First, the basic steps of calculating the energy intensity for a given location are discussed. Intensity is presented in units of energy per volume of water. In the case of supplying fresh water, energy intensity depends upon the quality of the original resource, its location relative to the end use location, and the type of technology in use to move and treat the water. Pumping, and conveyance, purification, distribution, wastewater treatment, and system inefficiencies (e.g. evaporative losses, leaks) increase the total energy investment, while water recycling decreases the total investment. Lift and purification are typically the greatest contributors to the overall energy intensity of a fresh water supply, but system inefficiencies can have a substantial impact as well.

Over time, growing cities tend to progress from using their least energy intensive water resources (e.g. untreated surface water) to their most energy intensive (e.g. long distance transfers, desalinated water lifted to high elevations) as water demands begin to outstrip supplies.

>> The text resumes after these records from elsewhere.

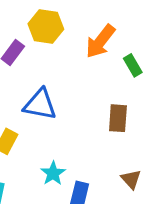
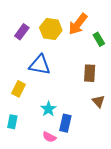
yellow hexagon: (46, 26) -> (51, 29), moved
brown triangle: (131, 179) -> (98, 101), moved

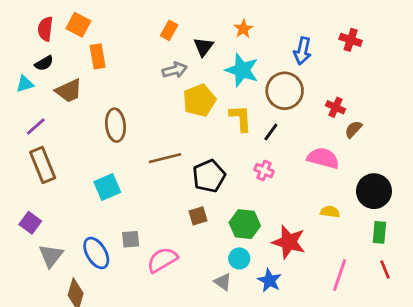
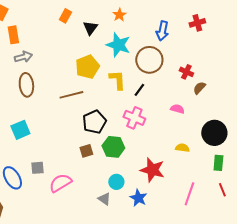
red cross: (351, 40) -> (197, 23), turned -35
gray arrow: (175, 70) -> (23, 57), moved
brown line: (165, 158) -> (71, 95), moved
pink semicircle: (323, 158) -> (177, 109), size x0.6
pink cross: (264, 170) -> (134, 118), size x1.5
green hexagon: (245, 224) -> (113, 147), moved

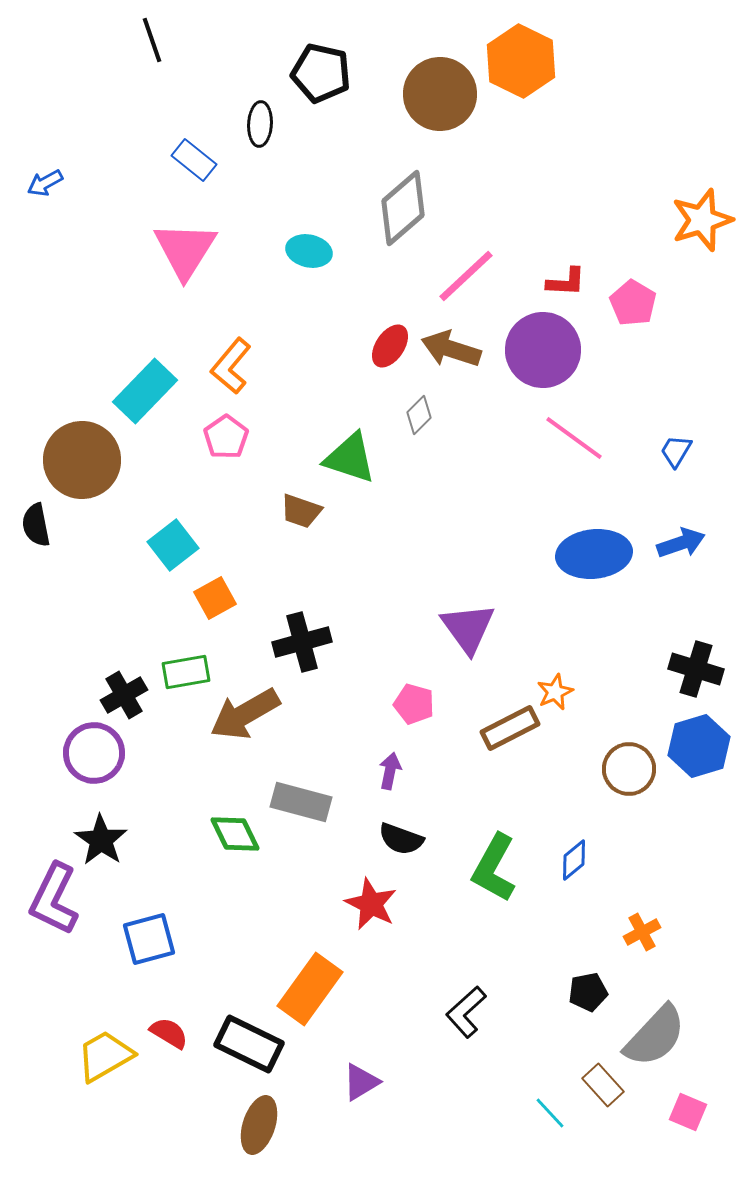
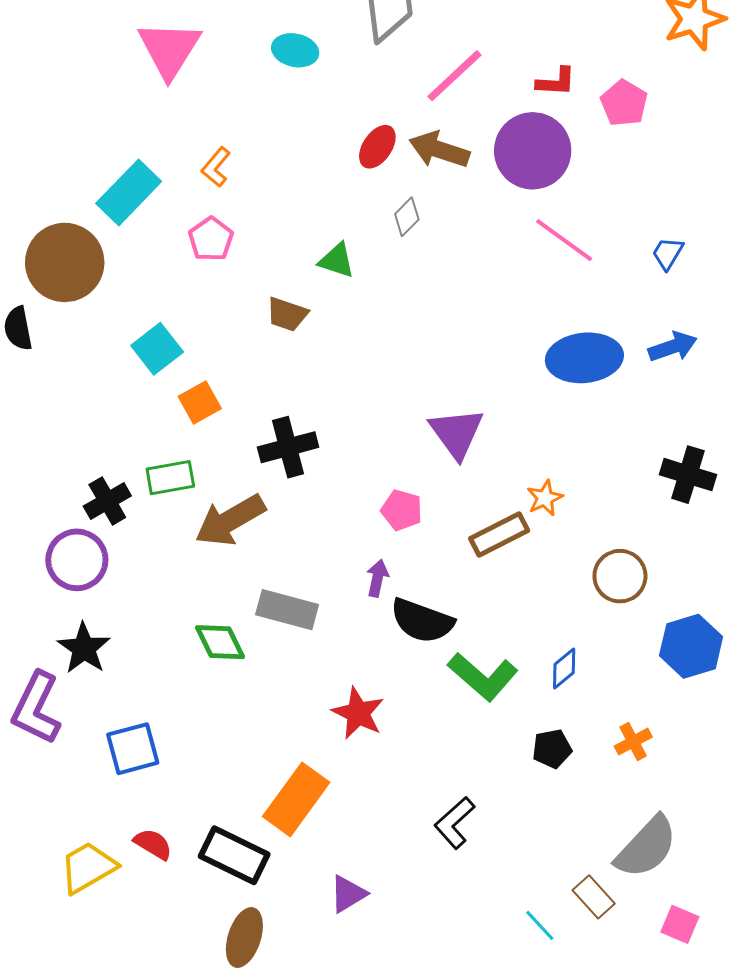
orange L-shape: (231, 366) -> (216, 167), size x0.7
green triangle: (350, 458) -> (337, 260), size x0.7
blue hexagon: (699, 746) -> (691, 646), moved
black semicircle: (401, 839) -> (422, 621), moved, size x1.4
green L-shape: (494, 868) -> (483, 677), turned -78
black pentagon: (588, 992) -> (552, 749), moved

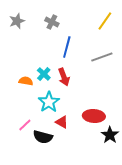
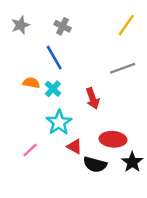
blue line: (67, 47) -> (54, 58), moved, turned -45
red arrow: (64, 77) -> (93, 98), moved
orange semicircle: (26, 81) -> (31, 83), moved
black semicircle: (43, 137) -> (95, 165), moved

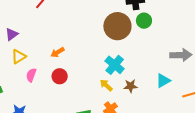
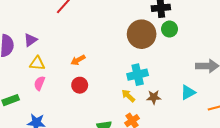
yellow triangle: (19, 57) -> (37, 63), turned 35
cyan cross: (115, 65) -> (138, 75), turned 36
pink semicircle: (31, 75) -> (39, 83), moved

As a function of water availability, we assign each location an intensity value that approaches the intensity of its next “best” (i.e., least energy intensive) source of water. Hence, an area which is depleting its available surface and groundwater may have desalinated surface or groundwater as its next (and last) resort. The area would be characterized as undergoing water stress, and relatively less sustainable than areas which use their local fresh water supplies with no perceivable negative impact.

An operating principle of this research is that with enough energy, it is possible to supply any location with fresh water. Desalinated ocean water, moved over long distances and lifted to great heights represents that upper limit. Working backwards from this extreme scenario, it is possible to not only move away from the paradigm of unitless or vague sustainability indices, but to quantify resource scarcity in a way that is both intuitive and actionable.

The model is also self-correcting: areas may reduce the energy intensity of a sustainable water supply through better management of existing fresh water resources or through technological innovations that produce fresh water from degraded sources in an energy efficient manner.

A major conclusion of this research is that the amount of energy necessary to maintain a reliable supply of fresh water greatly varies by location and technology choice. Further, many areas of the country overuse their local fresh water sources. To create a durable water supply, such areas can 1) reduce their use of local fresh water to sustainable levels and invest in alternative water sources—at a high financial and energy cost, or 2) aggressively pursue water efficiency measures so that they can both reduce their reliance on local fresh water sources and avoid the high costs associated with alternative water supplies.

Additionally, by converting water use to energy consumption as a function of scarcity, it is possible to weigh the relative importance of water use efficiency to conservation in other areas (e.g. electricity, direct heating, waste disposal).